Note that this is a different answer to the second question, but keeps Bayesianism as the overarching theory of rationality. (Also keep in mind that this is, quite probably, a pretty bad summary of how views have changed since the beginning of CFAR.)
Eliezer has now written Inadequate Equilibria, which offers a significantly different version of the second component. I could understand starting there and getting an impression of what's important about rationalism which is quite distant from Bayesianism: there, the primary story about rationality is social blockers, to which the primary antidote is thinking for yourself rather than going with the crowd. Why is Bayesianism important for that? Well, the answer is that Bayesianism offers a nuts-and-bolts theory of how to think. You need some such theory in order to ground attempts at self-improvement (otherwise you run the risk of making haphazard changes without any standard by which to judge whether you are thinking better/worse).

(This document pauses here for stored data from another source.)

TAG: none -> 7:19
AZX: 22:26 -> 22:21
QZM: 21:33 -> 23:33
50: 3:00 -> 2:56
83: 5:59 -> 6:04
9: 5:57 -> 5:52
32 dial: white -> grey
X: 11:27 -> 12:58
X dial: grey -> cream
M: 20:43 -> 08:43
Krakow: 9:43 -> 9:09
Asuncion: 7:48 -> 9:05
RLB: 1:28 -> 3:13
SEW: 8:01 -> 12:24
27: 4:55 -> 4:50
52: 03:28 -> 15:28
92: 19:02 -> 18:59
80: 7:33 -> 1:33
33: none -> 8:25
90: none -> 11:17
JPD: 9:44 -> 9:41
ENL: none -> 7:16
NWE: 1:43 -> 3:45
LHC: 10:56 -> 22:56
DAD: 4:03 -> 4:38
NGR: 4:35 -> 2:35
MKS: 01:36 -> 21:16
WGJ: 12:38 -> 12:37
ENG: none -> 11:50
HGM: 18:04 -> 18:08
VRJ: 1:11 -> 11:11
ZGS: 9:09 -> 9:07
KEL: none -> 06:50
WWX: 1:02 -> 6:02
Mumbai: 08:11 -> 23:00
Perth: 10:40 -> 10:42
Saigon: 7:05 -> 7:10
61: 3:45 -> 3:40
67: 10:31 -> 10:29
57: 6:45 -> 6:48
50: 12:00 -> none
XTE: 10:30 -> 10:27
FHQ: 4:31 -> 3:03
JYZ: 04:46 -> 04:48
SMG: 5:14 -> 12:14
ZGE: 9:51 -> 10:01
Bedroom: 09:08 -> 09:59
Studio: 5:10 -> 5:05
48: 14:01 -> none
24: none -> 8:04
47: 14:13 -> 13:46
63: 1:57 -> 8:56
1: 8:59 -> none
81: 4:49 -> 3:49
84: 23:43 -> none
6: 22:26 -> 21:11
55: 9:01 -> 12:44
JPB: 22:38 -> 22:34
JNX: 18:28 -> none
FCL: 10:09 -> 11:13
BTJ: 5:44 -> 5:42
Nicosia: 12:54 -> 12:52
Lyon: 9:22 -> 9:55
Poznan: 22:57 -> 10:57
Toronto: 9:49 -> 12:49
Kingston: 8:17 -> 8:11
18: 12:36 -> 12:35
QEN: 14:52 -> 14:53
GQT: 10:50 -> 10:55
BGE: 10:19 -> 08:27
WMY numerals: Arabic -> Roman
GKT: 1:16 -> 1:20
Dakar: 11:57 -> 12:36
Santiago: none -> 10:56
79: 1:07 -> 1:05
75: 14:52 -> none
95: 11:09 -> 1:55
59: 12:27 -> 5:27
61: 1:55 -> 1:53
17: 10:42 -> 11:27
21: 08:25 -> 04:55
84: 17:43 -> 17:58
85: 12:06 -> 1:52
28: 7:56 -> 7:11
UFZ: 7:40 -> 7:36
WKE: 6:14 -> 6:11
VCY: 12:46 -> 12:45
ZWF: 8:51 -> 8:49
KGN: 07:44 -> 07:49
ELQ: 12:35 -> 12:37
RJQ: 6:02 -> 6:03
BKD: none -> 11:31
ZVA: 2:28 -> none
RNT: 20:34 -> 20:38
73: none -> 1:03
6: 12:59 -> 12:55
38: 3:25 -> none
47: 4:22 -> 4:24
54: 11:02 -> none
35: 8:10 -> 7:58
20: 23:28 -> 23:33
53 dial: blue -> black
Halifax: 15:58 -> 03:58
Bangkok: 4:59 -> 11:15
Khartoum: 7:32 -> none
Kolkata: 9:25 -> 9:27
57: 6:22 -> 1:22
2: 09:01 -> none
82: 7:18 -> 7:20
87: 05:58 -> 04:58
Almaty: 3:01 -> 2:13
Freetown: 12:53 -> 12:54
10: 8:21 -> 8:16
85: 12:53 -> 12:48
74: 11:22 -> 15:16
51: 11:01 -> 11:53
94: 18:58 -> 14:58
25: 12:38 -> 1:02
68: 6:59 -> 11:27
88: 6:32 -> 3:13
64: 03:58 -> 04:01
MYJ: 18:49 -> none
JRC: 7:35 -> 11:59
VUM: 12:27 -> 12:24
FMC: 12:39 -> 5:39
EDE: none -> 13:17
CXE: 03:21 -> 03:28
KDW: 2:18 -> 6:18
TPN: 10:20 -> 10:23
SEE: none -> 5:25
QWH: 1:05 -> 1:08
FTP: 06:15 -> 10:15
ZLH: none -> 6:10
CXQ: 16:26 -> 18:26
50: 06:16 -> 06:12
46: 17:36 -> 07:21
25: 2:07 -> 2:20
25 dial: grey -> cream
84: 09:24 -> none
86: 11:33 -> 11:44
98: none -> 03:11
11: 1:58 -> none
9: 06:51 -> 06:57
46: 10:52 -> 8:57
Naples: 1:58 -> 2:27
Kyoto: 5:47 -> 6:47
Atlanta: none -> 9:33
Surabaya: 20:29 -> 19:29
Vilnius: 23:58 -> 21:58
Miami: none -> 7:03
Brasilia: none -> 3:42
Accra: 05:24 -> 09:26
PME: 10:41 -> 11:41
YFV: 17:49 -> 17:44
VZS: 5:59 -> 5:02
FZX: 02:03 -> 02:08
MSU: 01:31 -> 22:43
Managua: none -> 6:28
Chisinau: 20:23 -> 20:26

But the quality of the theory has a significant bearing on how well the self-improvement will turn out!
I don't know how many people, if any, are actually going around in daily life trying to assign or calculate probabilities (conditional or otherwise) or directly apply Bayes' theorem. However, there are core insights that come from learning to think about probability theory coherently that are extremely non-obvious to almost everyone, and require deliberate practice. This includes seemingly simple things like "Mathematical theorems hold whether or not you understand them," "Questions of truth and probability have right answers, and if you get the wrong answers you'll fail to make optimal decisions," or "It's valuable, psychologically and for interpersonal communication, to be able to assign numerical estimates of your confidence in various beliefs or hypotheses." Other more subtle ones like "it is fundamentally impossible to be 100% certain of anything" are also important, and *much* harder to explain to people who aren't aware of the math that defines the relevant terms.
My day job as a research analyst involves making a lot of estimates about a lot of things based on fairly loose and imprecise evidence. In recent years I've been involved in helping train a lot of my coworkers. I find myself paraphrasing ideas from the Sequences constantly (recommending people read them has been less helpful; most won't, and in any case transfer of learning is hard). I notice that their writing, speaking, and thinking become a lot more precise, with fewer mistakes and impossibilities, when I ask them to try doing simple mental exercises like "In your head, assign a probability estimate to everything you claim will happen or think is true now, and add appropriate "likeliness" quantifiers to your sentences based on that."
Also, I've had multiple people tell me that they won't, or even literally can't, make numerical assumptions and estimates without numerical data to back them up, sometimes with very strict ideas about what counts as data. The fact they their colleagues manage to make such assumptions and get useful answers isn't enough to persuade them otherwise. Math is often more likely to get through to such people.